Word for word, transcribe the lines below and drop the pictures.
--
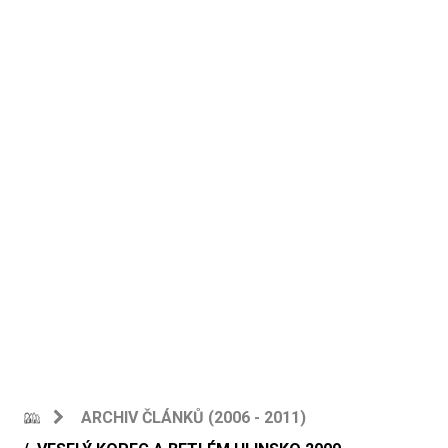
ARCHIV ČLÁNKŮ (2006 - 2011)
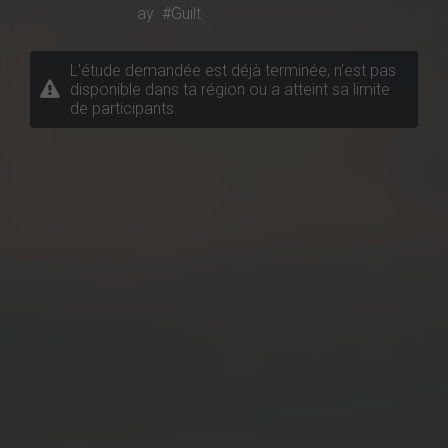
ay
#Guilt
L’étude demandée est déjà terminée, n’est pas
disponible dans ta région ou a atteint sa limite
de participants.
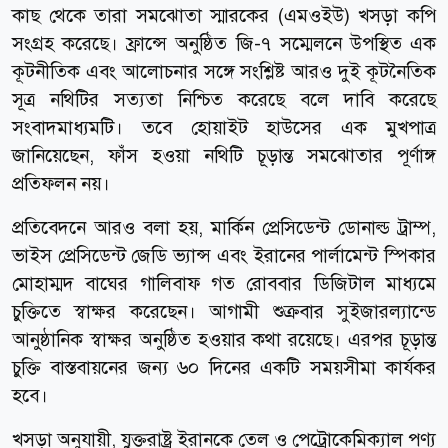
কাছ থেকে তারা সমঝোতা স্মারকের (এমওইউ) খসড়া কপি
সংগ্রহ করেছে। ফ্রান্সে অনুষ্ঠিত জি-৭ সম্মেলনে উপস্থিত এক
কূটনীতিক এবং আলোচনার সঙ্গে সংশ্লিষ্ট আরও দুই কূটনৈতিক
সূত্র নথিটির সত্যতা নিশ্চিত করেছে বলে দাবি করেছে
সংবাদমাধ্যমটি। তবে হোয়াইট হাউসের এক মুখপাত্র
জানিয়েছেন, ফাঁস হওয়া নথিটি চূড়ান্ত সমঝোতার পূর্ণাঙ্গ
প্রতিফলন নয়।
প্রতিবেদনে আরও বলা হয়, মার্কিন প্রেসিডেন্ট ডোনাল্ড ট্রাম্প,
ভাইস প্রেসিডেন্ট জেডি ভ্যান্স এবং ইরানের পার্লামেন্ট স্পিকার
মোহাম্মদ বাঘের গালিবাফ গত রোববার ডিজিটাল মাধ্যমে
চুক্তিতে স্বাক্ষর করেছেন। আগামী শুক্রবার সুইজারল্যান্ডে
আনুষ্ঠানিক স্বাক্ষর অনুষ্ঠিত হওয়ার কথা রয়েছে। এরপর চূড়ান্ত
চুক্তি বাস্তবায়নের জন্য ৬০ দিনের একটি সময়সীমা কার্যকর
হবে।
খসড়া অনুযায়ী, যুক্তরাষ্ট্র ইরানকে তেল ও পেট্রোকেমিক্যাল পণ্য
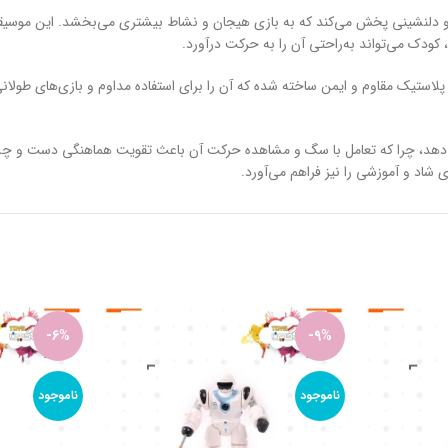
و دلنشینی پخش می‌کند که به بازی هیجان و نشاط بیشتری می‌بخشد. این موسیقی‌ه
 کودک می‌تواند به‌راحتی آن را به حرکت درآورد.
از پلاستیک مقاوم و ایمن ساخته شده که آن را برای استفاده مداوم و بازی‌های طول
هبود دهد، چرا که تعامل با سگ و مشاهده حرکت آن باعث تقویت هماهنگی دست و چ
ی شاد و آموزشی را نیز فراهم می‌آورد.
-6%
-9%
ناموجود
ناموجود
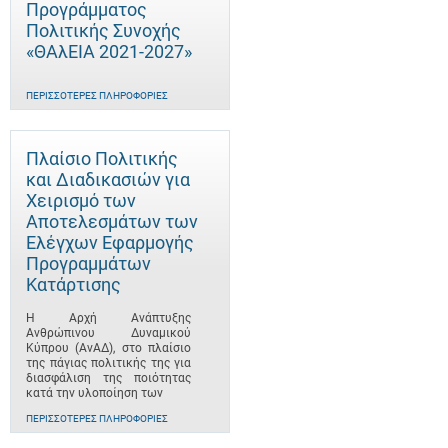
Προγράμματος
Πολιτικής Συνοχής
«ΘΑλΕΙΑ 2021-2027»
ΠΕΡΙΣΣΌΤΕΡΕΣ ΠΛΗΡΟΦΟΡΊΕΣ
Πλαίσιο Πολιτικής
και Διαδικασιών για
Χειρισμό των
Αποτελεσμάτων των
Ελέγχων Εφαρμογής
Προγραμμάτων
Κατάρτισης
Η Αρχή Ανάπτυξης
Ανθρώπινου Δυναμικού
Κύπρου (ΑνΑΔ), στο πλαίσιο
της πάγιας πολιτικής της για
διασφάλιση της ποιότητας
κατά την υλοποίηση των
ΠΕΡΙΣΣΌΤΕΡΕΣ ΠΛΗΡΟΦΟΡΊΕΣ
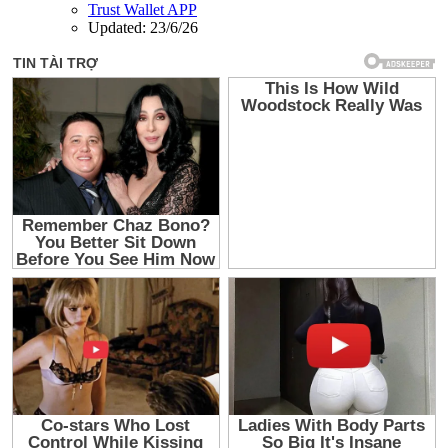
Trust Wallet APP
Updated:
23/6/26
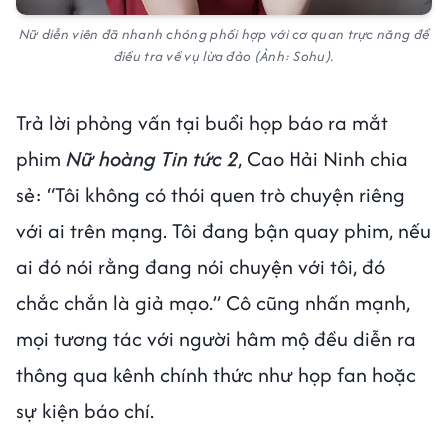
Nữ diễn viên đã nhanh chóng phối hợp với cơ quan trực năng để
điều tra về vụ lừa đảo (Ảnh: Sohu).
Trả lời phỏng vấn tại buổi họp báo ra mắt
phim
Nữ hoàng Tin tức 2
, Cao Hải Ninh chia
sẻ: “Tôi không có thói quen trò chuyện riêng
với ai trên mạng. Tôi đang bận quay phim, nếu
ai đó nói rằng đang nói chuyện với tôi, đó
chắc chắn là giả mạo.” Cô cũng nhấn mạnh,
mọi tương tác với người hâm mộ đều diễn ra
thông qua kênh chính thức như họp fan hoặc
sự kiện báo chí.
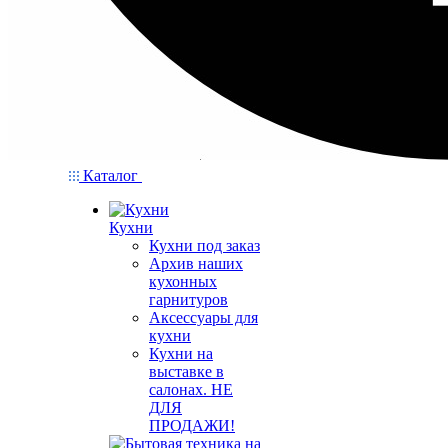
Каталог
Кухни
Кухни под заказ
Архив наших
кухонных
гарнитуров
Аксессуары для
кухни
Кухни на
выставке в
салонах. НЕ
ДЛЯ
ПРОДАЖИ!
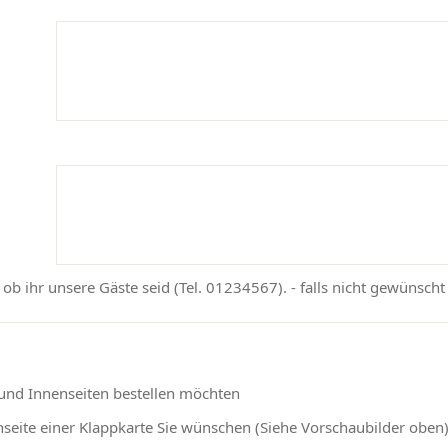
 ob ihr unsere Gäste seid (Tel. 01234567). - falls nicht gewünscht 
 und Innenseiten bestellen möchten
nseite einer Klappkarte Sie wünschen (Siehe Vorschaubilder oben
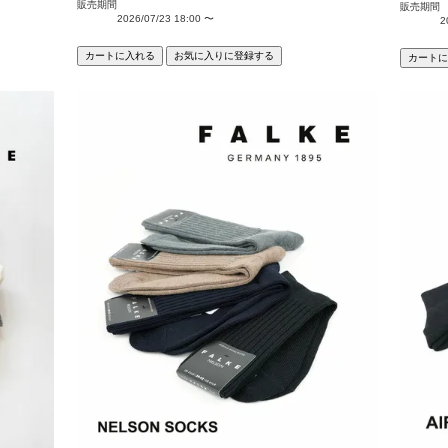
販売期間
販売期間
2026/07/23 18:00
〜
2
カートに入れる
お気に入りに登録する
カートに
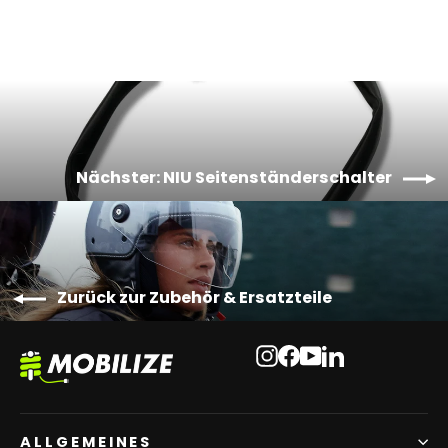
Nächster: NIU Seitenständerschalter
Zurück zur Zubehör & Ersatzteile
Instagram
Facebook
YouTube
LinkedIn
ALLGEMEINES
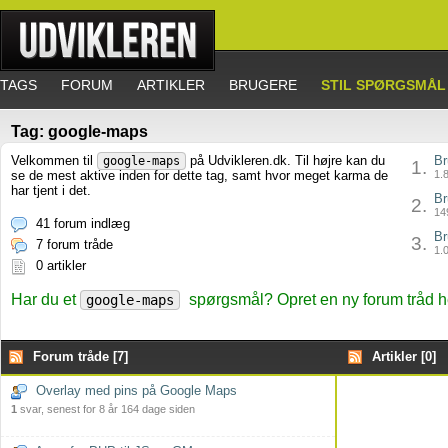
TAGS
FORUM
ARTIKLER
BRUGERE
STIL SPØRGSMÅL
Tag: google-maps
Velkommen til
på Udvikleren.dk. Til højre kan du
Br
google-maps
1.
se de mest aktive inden for dette tag, samt hvor meget karma de
1.8
har tjent i det.
Br
2.
149
41 forum indlæg
Br
3.
7 forum tråde
1.0
0 artikler
Har du et
spørgsmål? Opret en ny forum tråd h
google-maps
Forum tråde [7]
Artikler [0]
Overlay med pins på Google Maps
1
svar, senest for 8 år 164 dage siden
--
Output of the task >>
ARCHIV ČLÁNKŮ (2006 - 2011)
ay
#Guilt
L’étude demandée est déjà terminée, n’est pas
disponible dans ta région ou a atteint sa limite
de participants.
কাছ থেকে তারা সমঝোতা স্মারকের (এমওইউ) খসড়া কপি
সংগ্রহ করেছে। ফ্রান্সে অনুষ্ঠিত জি-৭ সম্মেলনে উপস্থিত এক
কূটনীতিক এবং আলোচনার সঙ্গে সংশ্লিষ্ট আরও দুই কূটনৈতিক
সূত্র নথিটির সত্যতা নিশ্চিত করেছে বলে দাবি করেছে
সংবাদমাধ্যমটি। তবে হোয়াইট হাউসের এক মুখপাত্র
জানিয়েছেন, ফাঁস হওয়া নথিটি চূড়ান্ত সমঝোতার পূর্ণাঙ্গ
প্রতিফলন নয়।
প্রতিবেদনে আরও বলা হয়, মার্কিন প্রেসিডেন্ট ডোনাল্ড ট্রাম্প,
ভাইস প্রেসিডেন্ট জেডি ভ্যান্স এবং ইরানের পার্লামেন্ট স্পিকার
মোহাম্মদ বাঘের গালিবাফ গত রোববার ডিজিটাল মাধ্যমে
চুক্তিতে স্বাক্ষর করেছেন। আগামী শুক্রবার সুইজারল্যান্ডে
আনুষ্ঠানিক স্বাক্ষর অনুষ্ঠিত হওয়ার কথা রয়েছে। এরপর চূড়ান্ত
চুক্তি বাস্তবায়নের জন্য ৬০ দিনের একটি সময়সীমা কার্যকর
হবে।
খসড়া অনুযায়ী, যুক্তরাষ্ট্র ইরানকে তেল ও পেট্রোকেমিক্যাল পণ্য
و دلنشینی پخش می‌کند که به بازی هیجان و نشاط بیشتری می‌بخشد. این موسیقی‌ه
 کودک می‌تواند به‌راحتی آن را به حرکت درآورد.
از پلاستیک مقاوم و ایمن ساخته شده که آن را برای استفاده مداوم و بازی‌های طول
هبود دهد، چرا که تعامل با سگ و مشاهده حرکت آن باعث تقویت هماهنگی دست و چ
ی شاد و آموزشی را نیز فراهم می‌آورد.
-6%
-9%
ناموجود
ناموجود
Προγράμματος
Πολιτικής Συνοχής
«ΘΑλΕΙΑ 2021-2027»
ΠΕΡΙΣΣΌΤΕΡΕΣ ΠΛΗΡΟΦΟΡΊΕΣ
Πλαίσιο Πολιτικής
και Διαδικασιών για
Χειρισμό των
Αποτελεσμάτων των
Ελέγχων Εφαρμογής
Προγραμμάτων
Κατάρτισης
Η Αρχή Ανάπτυξης
Ανθρώπινου Δυναμικού
Κύπρου (ΑνΑΔ), στο πλαίσιο
της πάγιας πολιτικής της για
διασφάλιση της ποιότητας
κατά την υλοποίηση των
ΠΕΡΙΣΣΌΤΕΡΕΣ ΠΛΗΡΟΦΟΡΊΕΣ
Trust Wallet APP
Updated:
23/6/26
Nữ diễn viên đã nhanh chóng phối hợp với cơ quan trực năng để
điều tra về vụ lừa đảo (Ảnh: Sohu).
Trả lời phỏng vấn tại buổi họp báo ra mắt
phim
Nữ hoàng Tin tức 2
, Cao Hải Ninh chia
sẻ: “Tôi không có thói quen trò chuyện riêng
với ai trên mạng. Tôi đang bận quay phim, nếu
ai đó nói rằng đang nói chuyện với tôi, đó
chắc chắn là giả mạo.” Cô cũng nhấn mạnh,
mọi tương tác với người hâm mộ đều diễn ra
thông qua kênh chính thức như họp fan hoặc
sự kiện báo chí.
Каталог
Кухни
Кухни под заказ
Архив наших
кухонных
гарнитуров
Аксессуары для
кухни
Кухни на
выставке в
салонах. НЕ
ДЛЯ
ПРОДАЖИ!
 ob ihr unsere Gäste seid (Tel. 01234567). - falls nicht gewünscht 
 und Innenseiten bestellen möchten
nseite einer Klappkarte Sie wünschen (Siehe Vorschaubilder oben
販売期間
販売期間
2026/07/23 18:00
〜
2
カートに入れる
お気に入りに登録する
カートに
Nächster: NIU Seitenständerschalter
Zurück zur Zubehör & Ersatzteile
Instagram
Facebook
YouTube
LinkedIn
ALLGEMEINES
TAGS
FORUM
ARTIKLER
BRUGERE
STIL SPØRGSMÅL
Tag: google-maps
Velkommen til
på Udvikleren.dk. Til højre kan du
Br
google-maps
1.
se de mest aktive inden for dette tag, samt hvor meget karma de
1.8
har tjent i det.
Br
2.
149
41 forum indlæg
Br
3.
7 forum tråde
1.0
0 artikler
Har du et
spørgsmål? Opret en ny forum tråd h
google-maps
Forum tråde [7]
Artikler [0]
Overlay med pins på Google Maps
1
svar, senest for 8 år 164 dage siden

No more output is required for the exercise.